The Fowlers phrenology was entirely a derivation of the British phrenology formed by Spurzheim and the Combe's. Of course in the history of ideas there are no real copies, merely more or less similar imitations. Therefore although the Fowler's phrenology was essentially borrowed wholesale and their doctrines of health, temperance, practical ethics and morality were virtually a transcript of Combe's Constitution of man (1828), the Fowler's rendition of these inspirations was at the same time something new. To the older phrenologists of Britain, Fowler phrenology was a vulgarisation. George Combe avoided mentioning or meeting the Fowlers during his successful lecture tour of America (1838-1840). The Fowlers were professedly practical phrenologists who read thousands of heads for fees, lectured widely and also wrote extensively on the subject. Amongst the well-known heads read by Lorenzo were Walt Whitman, Mark Twain and Clara Barton.

In addition to phrenology Lorenzo supported a number of unorthodox and reformist innovations including hydropathy and phreno-mesmerism. Lorenzo co-founded and was for a time vice-president of the American Hydropathic Association. He also mesmerized patients before surgical operations. Lorenzo Fowler returned to America for a visit in 1896 where he died of a stroke 2 September 1896.

BIBLIOGRAPHY

The Principles of Phrenology and Physiology applied to Man's Social Relations; together with an Analysis of the Domestic Feelings (1842).
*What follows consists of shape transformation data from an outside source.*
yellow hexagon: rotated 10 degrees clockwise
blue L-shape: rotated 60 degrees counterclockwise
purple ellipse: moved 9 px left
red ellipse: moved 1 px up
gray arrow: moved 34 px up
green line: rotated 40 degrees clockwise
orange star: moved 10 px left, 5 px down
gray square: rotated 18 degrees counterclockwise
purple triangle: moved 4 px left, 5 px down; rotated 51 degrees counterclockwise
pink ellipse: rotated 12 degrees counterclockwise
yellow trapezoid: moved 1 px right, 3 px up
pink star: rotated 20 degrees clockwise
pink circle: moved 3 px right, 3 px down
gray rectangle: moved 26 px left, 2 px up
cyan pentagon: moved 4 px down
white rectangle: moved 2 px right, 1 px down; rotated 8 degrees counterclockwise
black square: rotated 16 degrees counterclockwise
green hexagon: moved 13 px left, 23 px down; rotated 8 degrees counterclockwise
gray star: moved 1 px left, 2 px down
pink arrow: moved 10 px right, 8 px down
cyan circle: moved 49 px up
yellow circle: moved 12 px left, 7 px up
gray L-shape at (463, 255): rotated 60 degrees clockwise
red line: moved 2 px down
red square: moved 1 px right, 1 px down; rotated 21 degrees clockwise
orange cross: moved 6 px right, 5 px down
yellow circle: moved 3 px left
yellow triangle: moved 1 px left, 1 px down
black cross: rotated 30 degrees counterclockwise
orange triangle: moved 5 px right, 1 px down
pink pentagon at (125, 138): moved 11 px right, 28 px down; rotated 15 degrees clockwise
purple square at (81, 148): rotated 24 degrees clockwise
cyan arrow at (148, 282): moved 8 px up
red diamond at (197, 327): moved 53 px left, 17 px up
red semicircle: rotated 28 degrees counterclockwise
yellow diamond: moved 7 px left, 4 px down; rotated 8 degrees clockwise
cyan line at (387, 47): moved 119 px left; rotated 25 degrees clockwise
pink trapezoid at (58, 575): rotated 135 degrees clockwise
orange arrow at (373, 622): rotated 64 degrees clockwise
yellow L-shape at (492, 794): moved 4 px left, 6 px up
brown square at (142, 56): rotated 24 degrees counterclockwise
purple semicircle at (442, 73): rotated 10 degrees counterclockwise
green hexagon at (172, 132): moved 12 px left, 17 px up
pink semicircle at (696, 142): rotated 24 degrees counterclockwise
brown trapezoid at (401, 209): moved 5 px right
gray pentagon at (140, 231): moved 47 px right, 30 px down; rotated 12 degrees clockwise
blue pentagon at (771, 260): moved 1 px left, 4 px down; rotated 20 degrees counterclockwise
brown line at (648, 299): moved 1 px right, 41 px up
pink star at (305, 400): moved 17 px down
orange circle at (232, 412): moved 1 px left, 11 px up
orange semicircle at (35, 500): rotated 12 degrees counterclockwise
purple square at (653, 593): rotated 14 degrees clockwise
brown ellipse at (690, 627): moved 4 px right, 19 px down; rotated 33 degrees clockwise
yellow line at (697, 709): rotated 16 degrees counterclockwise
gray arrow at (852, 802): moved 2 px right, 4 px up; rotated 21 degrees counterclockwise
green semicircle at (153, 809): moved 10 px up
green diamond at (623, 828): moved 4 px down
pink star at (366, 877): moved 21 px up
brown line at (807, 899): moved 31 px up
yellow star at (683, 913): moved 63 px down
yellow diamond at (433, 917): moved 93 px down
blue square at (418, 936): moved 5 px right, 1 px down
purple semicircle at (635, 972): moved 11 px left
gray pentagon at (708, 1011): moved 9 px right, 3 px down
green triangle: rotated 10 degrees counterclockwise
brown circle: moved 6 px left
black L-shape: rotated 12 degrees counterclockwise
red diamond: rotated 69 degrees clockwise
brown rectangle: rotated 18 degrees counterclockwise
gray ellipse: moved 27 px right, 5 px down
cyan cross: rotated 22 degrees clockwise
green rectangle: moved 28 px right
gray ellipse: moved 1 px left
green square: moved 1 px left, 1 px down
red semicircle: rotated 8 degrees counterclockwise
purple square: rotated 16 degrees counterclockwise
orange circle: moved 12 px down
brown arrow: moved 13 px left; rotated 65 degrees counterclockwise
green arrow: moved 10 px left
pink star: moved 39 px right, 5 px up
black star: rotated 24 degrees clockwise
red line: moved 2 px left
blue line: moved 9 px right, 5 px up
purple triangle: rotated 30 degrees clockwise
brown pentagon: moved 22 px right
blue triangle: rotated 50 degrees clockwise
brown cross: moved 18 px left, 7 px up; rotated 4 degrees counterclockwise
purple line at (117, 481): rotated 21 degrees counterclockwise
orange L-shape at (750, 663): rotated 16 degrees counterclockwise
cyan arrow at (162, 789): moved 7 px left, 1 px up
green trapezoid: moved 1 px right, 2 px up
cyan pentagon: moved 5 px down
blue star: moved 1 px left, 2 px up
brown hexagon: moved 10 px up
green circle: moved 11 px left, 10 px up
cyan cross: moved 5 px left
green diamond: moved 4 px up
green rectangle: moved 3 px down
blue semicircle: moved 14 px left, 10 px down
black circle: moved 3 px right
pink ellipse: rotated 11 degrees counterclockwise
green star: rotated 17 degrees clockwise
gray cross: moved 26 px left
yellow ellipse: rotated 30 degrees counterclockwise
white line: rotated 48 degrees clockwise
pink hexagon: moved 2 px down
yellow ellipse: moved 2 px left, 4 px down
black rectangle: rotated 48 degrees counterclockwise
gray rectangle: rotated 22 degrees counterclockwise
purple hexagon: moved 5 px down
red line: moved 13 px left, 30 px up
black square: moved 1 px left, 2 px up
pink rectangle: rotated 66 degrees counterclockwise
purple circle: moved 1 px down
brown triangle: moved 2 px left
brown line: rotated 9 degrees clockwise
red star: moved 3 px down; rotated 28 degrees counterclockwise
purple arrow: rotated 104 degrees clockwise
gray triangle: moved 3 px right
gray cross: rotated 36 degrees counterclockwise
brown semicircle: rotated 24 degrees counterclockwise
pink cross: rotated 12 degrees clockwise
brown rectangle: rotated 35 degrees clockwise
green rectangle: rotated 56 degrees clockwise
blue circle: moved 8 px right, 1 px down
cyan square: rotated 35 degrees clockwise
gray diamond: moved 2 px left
Marriage: Its History and Ceremonies with a Phrenological and Physiological Exposition of the Functions and Qualifications for Happy Marriages (1847).

Lectures on Man, as Explained by Phrenology, Physiology, Physiognomy, and Ethnology (1864).

The Phrenological and Physiological Register, adapted to the use of Phrenologists for Recording Charts of Character [1864].

New Illustrated Self-Instructor in Phrenology and Physiology (1868).

How to Learn Phrenology with Hints as to the Study of Character (1881).

Mental Science as Explained by Phrenology. Revised and Enlarged (1896).

Phrenological Dictionary [1894].

Further Reading

Boase, Frederic, ed., Modern English Biography, 6 vols (1965).

Cooter, R., The cultural meaning of popular science: Phrenology and the Organization of Consent in nineteenth-century Britain (1984).

Cooter, R., Phrenology in the British Isles: An Annotated, Historical Bibliography and Index (1989).

Stern, M., Heads & Headlines: The Phrenological Fowlers (1971).

 

Examining room at the Fowler and Wells phrenological museum, 1860

Examining room at the Fowler and Wells phrenological museum, New York, 1860.

Reproductions of this bust c. 1880s by L.N. Fowler, are sold as souvenirs today.